Wednesday, June 24, 2015

Seven Days of Hilderbrand: Beautiful Day

While I liked the basic premise of this novel--Jenna Carmichael's deceased mother leaves behind a notebook detailing all her advice for Jenna's wedding day--it didn't impact as much as I thought it would emotionally. I've read reviews where other readers said they thought the mother, Beth, came across as pretty manipulative in "the Notebook" and I can't say I disagree.

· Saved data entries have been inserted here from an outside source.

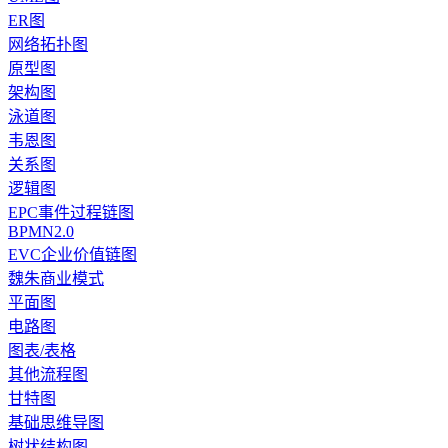
ER图
网络拓扑图
原型图
架构图
泳道图
韦恩图
关系图
逻辑图
EPC事件过程链图
BPMN2.0
EVC企业价值链图
魏朱商业模式
平面图
电路图
图表/表格
其他流程图
甘特图
基础思维导图
树状结构图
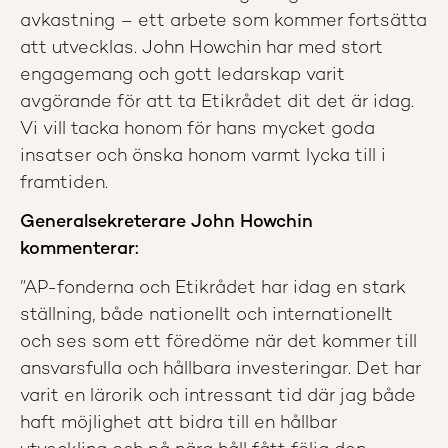
avkastning – ett arbete som kommer fortsätta
att utvecklas. John Howchin har med stort
engagemang och gott ledarskap varit
avgörande för att ta Etikrådet dit det är idag.
Vi vill tacka honom för hans mycket goda
insatser och önska honom varmt lycka till i
framtiden.
Generalsekreterare John Howchin
kommenterar:
”AP-fonderna och Etikrådet har idag en stark
ställning, både nationellt och internationellt
och ses som ett föredöme när det kommer till
ansvarsfulla och hållbara investeringar. Det har
varit en lärorik och intressant tid där jag både
haft möjlighet att bidra till en hållbar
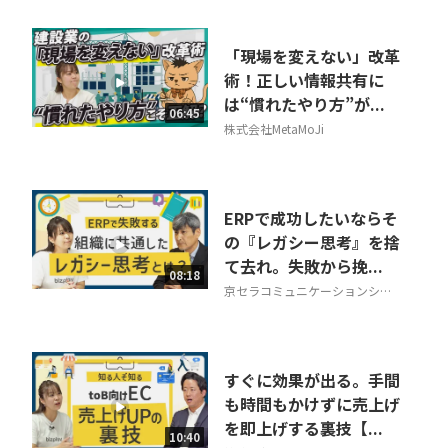
「現場を変えない」改革
術！正しい情報共有に
は“慣れたやり方”が...
06:45
株式会社MetaMoJi
ERPで成功したいならそ
の『レガシー思考』を捨
て去れ。失敗から挽...
08:18
京セラコミュニケーションシス
テム株式会社
すぐに効果が出る。手間
も時間もかけずに売上げ
を即上げする裏技【...
10:40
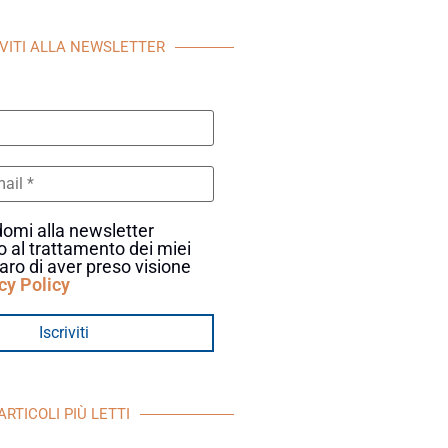
IVITI ALLA NEWSLETTER
omi alla newsletter
 al trattamento dei miei
iaro di aver preso visione
cy Policy
ARTICOLI PIÙ LETTI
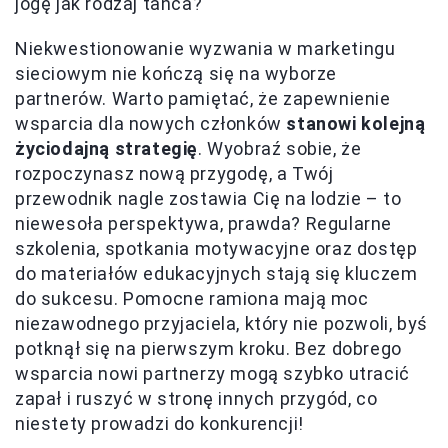
jogę jak rodzaj tańca?
Niekwestionowanie wyzwania w marketingu
sieciowym nie kończą się na wyborze
partnerów. Warto pamiętać, że zapewnienie
wsparcia dla nowych członków
stanowi kolejną
życiodajną strategię
. Wyobraź sobie, że
rozpoczynasz nową przygodę, a Twój
przewodnik nagle zostawia Cię na lodzie – to
niewesoła perspektywa, prawda? Regularne
szkolenia, spotkania motywacyjne oraz dostęp
do materiałów edukacyjnych stają się kluczem
do sukcesu. Pomocne ramiona mają moc
niezawodnego przyjaciela, który nie pozwoli, byś
potknął się na pierwszym kroku. Bez dobrego
wsparcia nowi partnerzy mogą szybko utracić
zapał i ruszyć w stronę innych przygód, co
niestety prowadzi do konkurencji!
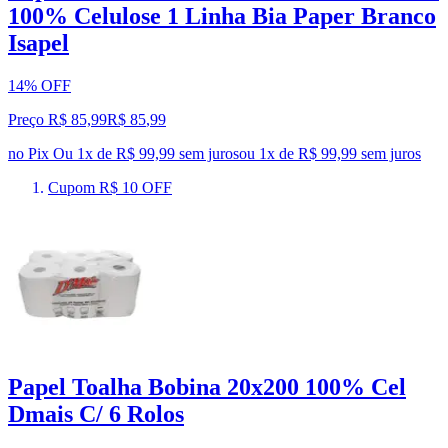
100% Celulose 1 Linha Bia Paper Branco
Isapel
14% OFF
Preço R$ 85,99
R$
85
,
99
no Pix
Ou 1x de R$ 99,99 sem juros
ou
1
x de
R$ 99,99
sem juros
Cupom R$ 10 OFF
Papel Toalha Bobina 20x200 100% Cel
Dmais C/ 6 Rolos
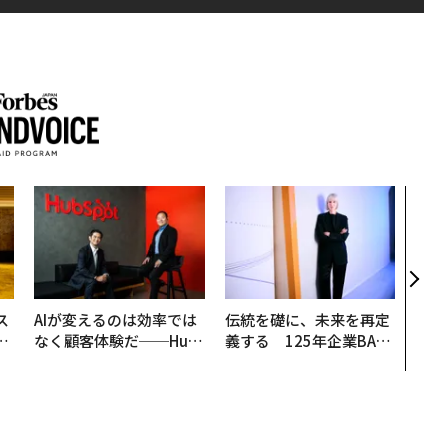
なぜ
術”
変え
月島
ショ
ス
AIが変えるのは効率では
伝統を礎に、未来を再定
日
なく顧客体験だ──Hub
義する 125年企業BAT
中
Spot Japanが語る「Gr
が挑むスモークレスな未
ow Better」な組織のつ
来
くり方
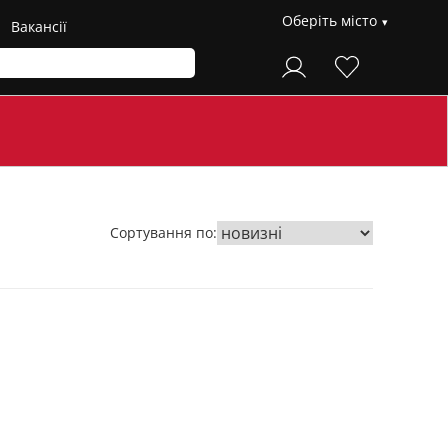
Оберіть місто
Вакансії
Сортування по:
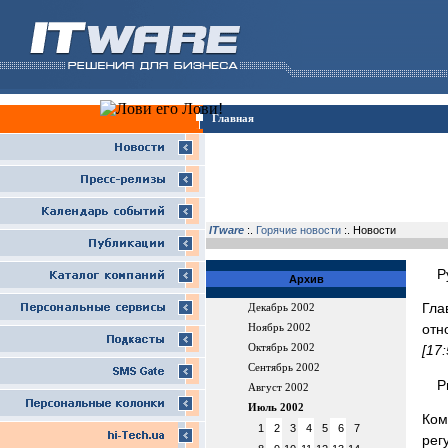
Главная
ITware
:.
Горячие новости
:. Новости
Р
Архив
Гла
Декабрь 2002
отн
Ноябрь 2002
Октябрь 2002
[17
Сентябрь 2002
Р
Август 2002
Июль 2002
Ко
1
2
3
4
5
6
7
рег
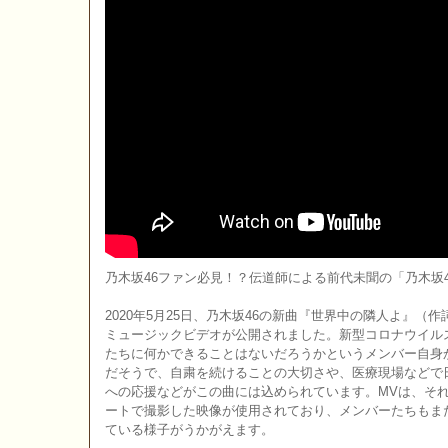
乃木坂46ファン必見！？伝道師による前代未聞の「乃木坂
2020年5月25日、乃木坂46の新曲『世界中の隣人よ』（作
ミュージックビデオが公開されました。新型コロナウイル
たちに何かできることはないだろうかというメンバー自身
だそうで、自粛を続けることの大切さや、医療現場などで
への応援などがこの曲には込められています。MVは、そ
ートで撮影した映像が使用されており、メンバーたちもま
ている様子がうかがえます。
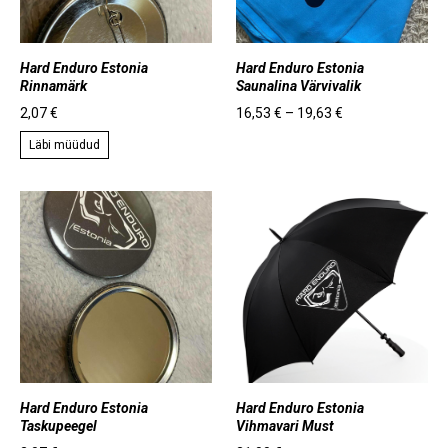
Hard Enduro Estonia
Hard Enduro Estonia
Rinnamärk
Saunalina Värvivalik
2,07 €
16,53 €
–
19,63 €
Läbi müüdud
Hard Enduro Estonia
Hard Enduro Estonia
Taskupeegel
Vihmavari Must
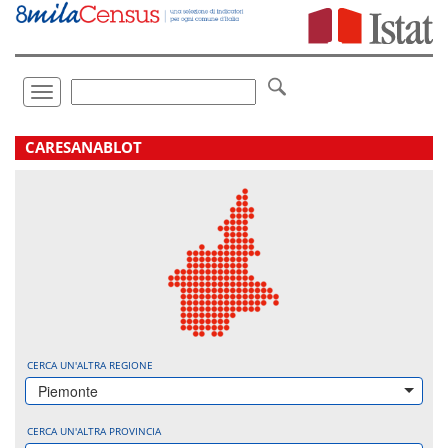
Vai
direttamente
a:
Contenuto
Ricerca
Toggle
navigation
.
CARESANABLOT
CERCA UN'ALTRA REGIONE
Piemonte
CERCA UN'ALTRA PROVINCIA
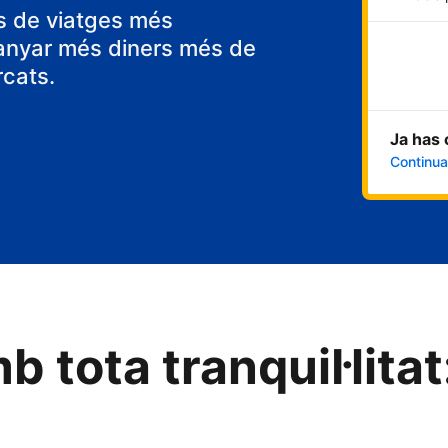
l
ps de viatges més
anyar més diners més de
rcats.
Ja has 
Continua 
b tota tranquil·litat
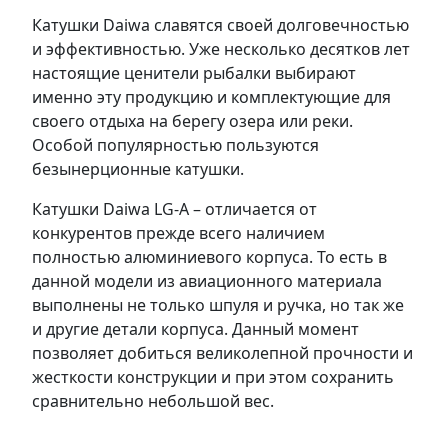
Катушки Daiwa славятся своей долговечностью
и эффективностью. Уже несколько десятков лет
настоящие ценители рыбалки выбирают
именно эту продукцию и комплектующие для
своего отдыха на берегу озера или реки.
Особой популярностью пользуются
безынерционные катушки.
Катушки Daiwa LG-A – отличается от
конкурентов прежде всего наличием
полностью алюминиевого корпуса. То есть в
данной модели из авиационного материала
выполнены не только шпуля и ручка, но так же
и другие детали корпуса. Данный момент
позволяет добиться великолепной прочности и
жесткости конструкции и при этом сохранить
сравнительно небольшой вес.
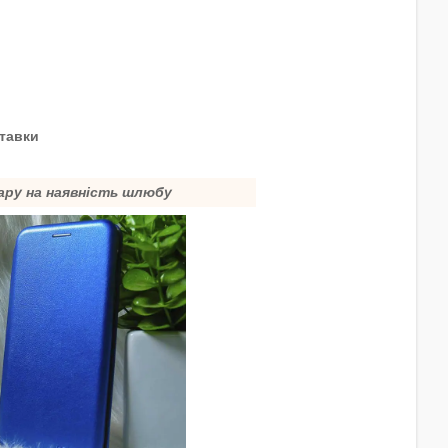
ставки
ару на наявність шлюбу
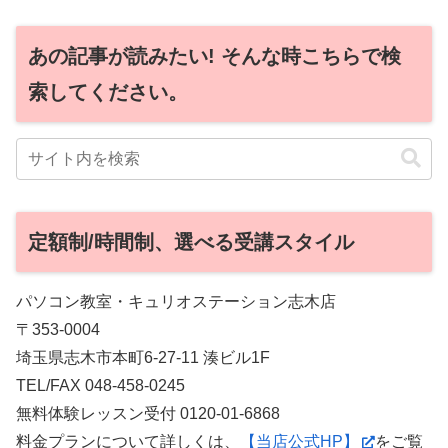
あの記事が読みたい! そんな時こちらで検
索してください。
定額制/時間制、選べる受講スタイル
パソコン教室・キュリオステーション志木店
〒353-0004
埼玉県志木市本町6-27-11 湊ビル1F
TEL/FAX 048-458-0245
無料体験レッスン受付 0120-01-6868
料金プランについて詳しくは、
【当店公式HP】
をご覧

What I enjoyed about this book was the calamity surrounding the characters during the weekend of the wedding. It's refreshing and honest to read a story and know most families have a fair amount of discord in them at all times. Jenna's father, Doug, who remarried after losing his wife to cancer, is trying to decide whether or not he should get divorced. There's Margo, Jenna's disillusioned and recently divorced older sister, who tries to spend the entire weekend dodging acquaintance Griffin Wheatley for reasons unknown until the last part of the book. Jenna's two older brothers are also in attendance, and one of them is engaging in a weekend fling with the Matron of Honor, who also happens to be married. Then there's the family of the groom--the  Grahams--and talk about a doozy. I instantly saw the story of John and Elizabeth Edwards as inspiration for Stuart's parents Jim and Ann Graham, right down to child Jim had with another woman (the despicable Helen, also in attendance on Nantucket), before returning to his wife and their three sons.

The extravagance of this wedding (there was a similar one planned in the novel, The Island) definitely makes this an appropriate light summer read. No one I know could remotely afford a wedding costing close to $200,000. And when the bride declares the wedding is off? You'll have to read Beautiful Day for yourself to check out the resolution.